Completed in 1878, the Belt Line Railroad over many decades has served as a supplemental track facility for other railroads providing freight service to Indianapolis. Most of its 14-mile trackage resembles a large, partially closed letter “U” surrounding the inner city of Indianapolis on the northeast, the east, the south, and the west. Union Station is near the bottom of the “U.”

Train tracks lead into a row of six entrances to a low, tunnel-like building.
Birds-eye view of Union Station trainsheds, 1921 Credit: Indiana Historical Society View Source

Since its construction, the Belt Line has had multiple purposes. One was to prevent congestion on the city’s downtown streets, which would likely result from many independent rail lines converging on Union Station. Another purpose, not fulfilled, was to avoid the piling up of freight at Union Station by establishing a series of freight depots on the “belt.” Still another purpose was to provide convenient, inexpensive rail service that would promote industrial development in Indianapolis. The large stockyards and meatpacking industries located for almost a century on the southwest side of the city are prime examples of how this purpose was carried out.

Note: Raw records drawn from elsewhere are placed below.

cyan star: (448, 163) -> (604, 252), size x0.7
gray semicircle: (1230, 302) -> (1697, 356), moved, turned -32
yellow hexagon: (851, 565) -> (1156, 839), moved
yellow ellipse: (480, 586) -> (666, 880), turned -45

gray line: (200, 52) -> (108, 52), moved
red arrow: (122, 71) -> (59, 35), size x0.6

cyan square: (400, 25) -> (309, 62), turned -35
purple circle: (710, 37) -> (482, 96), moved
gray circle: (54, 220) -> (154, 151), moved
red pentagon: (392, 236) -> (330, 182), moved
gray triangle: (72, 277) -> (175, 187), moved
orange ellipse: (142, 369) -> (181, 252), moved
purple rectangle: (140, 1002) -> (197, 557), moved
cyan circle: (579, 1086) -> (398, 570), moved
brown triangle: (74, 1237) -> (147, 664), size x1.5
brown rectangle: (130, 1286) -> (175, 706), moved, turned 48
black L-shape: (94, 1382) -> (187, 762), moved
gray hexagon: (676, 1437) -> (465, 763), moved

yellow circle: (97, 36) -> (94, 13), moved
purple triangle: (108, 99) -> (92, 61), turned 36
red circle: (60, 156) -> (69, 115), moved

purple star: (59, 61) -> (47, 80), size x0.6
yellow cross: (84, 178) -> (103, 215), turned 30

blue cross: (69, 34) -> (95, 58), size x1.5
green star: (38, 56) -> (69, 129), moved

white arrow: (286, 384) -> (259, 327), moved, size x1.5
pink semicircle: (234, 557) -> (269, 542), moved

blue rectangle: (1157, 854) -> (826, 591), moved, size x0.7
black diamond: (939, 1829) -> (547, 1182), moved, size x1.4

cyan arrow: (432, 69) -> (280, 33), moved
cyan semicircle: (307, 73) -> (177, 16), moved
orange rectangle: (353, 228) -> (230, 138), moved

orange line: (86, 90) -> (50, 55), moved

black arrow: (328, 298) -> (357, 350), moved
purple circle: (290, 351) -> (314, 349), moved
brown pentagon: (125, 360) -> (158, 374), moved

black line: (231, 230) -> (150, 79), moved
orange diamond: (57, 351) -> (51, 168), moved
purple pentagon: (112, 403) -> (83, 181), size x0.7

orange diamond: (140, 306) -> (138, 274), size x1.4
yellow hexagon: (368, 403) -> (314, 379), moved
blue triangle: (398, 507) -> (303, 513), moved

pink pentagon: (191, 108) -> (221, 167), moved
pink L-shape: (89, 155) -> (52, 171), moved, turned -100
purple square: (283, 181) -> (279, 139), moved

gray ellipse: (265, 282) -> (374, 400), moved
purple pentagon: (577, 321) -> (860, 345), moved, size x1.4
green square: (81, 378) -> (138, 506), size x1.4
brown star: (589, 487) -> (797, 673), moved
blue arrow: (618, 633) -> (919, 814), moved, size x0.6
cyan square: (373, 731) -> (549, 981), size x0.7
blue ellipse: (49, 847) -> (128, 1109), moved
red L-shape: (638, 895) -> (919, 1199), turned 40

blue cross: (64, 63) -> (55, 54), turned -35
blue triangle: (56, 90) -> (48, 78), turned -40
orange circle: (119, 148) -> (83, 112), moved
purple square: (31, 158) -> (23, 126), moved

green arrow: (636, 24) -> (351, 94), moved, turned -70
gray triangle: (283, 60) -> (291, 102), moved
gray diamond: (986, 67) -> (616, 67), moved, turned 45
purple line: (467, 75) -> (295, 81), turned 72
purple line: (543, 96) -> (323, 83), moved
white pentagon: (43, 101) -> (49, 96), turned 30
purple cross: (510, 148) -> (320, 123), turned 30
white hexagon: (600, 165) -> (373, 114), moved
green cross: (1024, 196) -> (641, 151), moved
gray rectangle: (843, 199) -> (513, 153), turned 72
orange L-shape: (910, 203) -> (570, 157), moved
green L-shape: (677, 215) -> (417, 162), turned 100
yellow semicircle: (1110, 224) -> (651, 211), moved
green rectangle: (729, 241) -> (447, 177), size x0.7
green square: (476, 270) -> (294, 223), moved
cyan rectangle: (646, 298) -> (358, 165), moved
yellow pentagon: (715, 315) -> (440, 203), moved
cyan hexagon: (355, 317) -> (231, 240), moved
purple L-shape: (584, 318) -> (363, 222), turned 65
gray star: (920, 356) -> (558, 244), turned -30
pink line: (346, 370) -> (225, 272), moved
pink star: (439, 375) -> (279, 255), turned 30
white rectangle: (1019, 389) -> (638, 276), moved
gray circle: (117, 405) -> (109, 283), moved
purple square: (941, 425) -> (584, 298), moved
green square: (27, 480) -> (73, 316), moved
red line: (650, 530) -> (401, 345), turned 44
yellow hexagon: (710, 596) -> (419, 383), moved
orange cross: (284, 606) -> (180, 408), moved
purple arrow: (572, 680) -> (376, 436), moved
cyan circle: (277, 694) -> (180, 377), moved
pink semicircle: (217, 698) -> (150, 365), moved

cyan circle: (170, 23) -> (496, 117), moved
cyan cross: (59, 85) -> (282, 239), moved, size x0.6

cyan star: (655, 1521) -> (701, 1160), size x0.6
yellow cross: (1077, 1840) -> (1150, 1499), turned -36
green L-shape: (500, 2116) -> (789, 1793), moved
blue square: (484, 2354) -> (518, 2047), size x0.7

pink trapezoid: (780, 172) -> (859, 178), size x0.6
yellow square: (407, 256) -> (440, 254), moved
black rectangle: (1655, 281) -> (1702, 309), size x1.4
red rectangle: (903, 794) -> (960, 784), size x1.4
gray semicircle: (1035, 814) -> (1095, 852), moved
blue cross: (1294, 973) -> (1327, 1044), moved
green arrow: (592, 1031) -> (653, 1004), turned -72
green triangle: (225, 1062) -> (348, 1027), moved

Whether the Belt Line in Indianapolis was actually the first such facility in the United States may be debatable, but certainly, it was among the first built upon such a grand scale. Although the idea goes back at least to 1849 when Ovid Butler broached it, serious planning did not begin until the economically troubled 1870s. The state of Indiana granted a charter to the Indianapolis Belt Railroad Company in 1873, but the financial panic later that year halted construction.

Monon Railroad map.
Monon Railroad – Indianapolis Union Railway & Belt Railroad Map – 1961 Credit: Fair Use via Rails and Trails View Source

Thomas D. Kingan, a local meatpacker, attempted construction a short time later but failed, as did another effort in 1876. A year later Indianapolis Mayor John Caven guided still another effort that led to the completion of the line. Caven portrayed the proposed facility metaphorically as a large “navigable water” surrounding Indianapolis “into which poured eleven navigable rivers, navigable to every county in the state and to every state in the Union.”

A major portion of the original construction cost was defrayed by a $500,000 issue of Indianapolis city bonds ($15 million equivalent in 2020), later repaid in full. As foreseen by Caven, the 11 rail lines (and others later) made extensive use of the “belt.” By 1910, it was handling over a million freight cars a year. In 1920, it brought its company a net income of $250,000 and paid 11 percent dividends on its common stock.

The Belt Line has gone through many changes over the years. It has been known as the Union Railway Company; Union Railroad Transfer and Stock Yard Company; Belt Railroad and Stock Yards; Indianapolis Belt Railroad and Stock Yard Company; and finally the Indianapolis Stock Yards Company, Inc. in 1964. The entity retained two of its historic functions–per a longstanding lease agreement of its rail facility to the Union Railway Company a shared track led to Union Station, and the city’s southwest side remained home to its comprehensive stockyards-meatpacking operations. 

With the departure of the latter, along with a general diminishing of rail freight business within the city, activity on Belt Line decreased. In 1976, the Belt Line came under the control of the Consolidated Rail Corporation (Conrail), but other railroad companies continued to use its tracks for entry into the Union Station complex and for switching purposes. In July 1998, CSX took control of the remaining trackage of the Belt Line and still operates some of the Belt Railroad.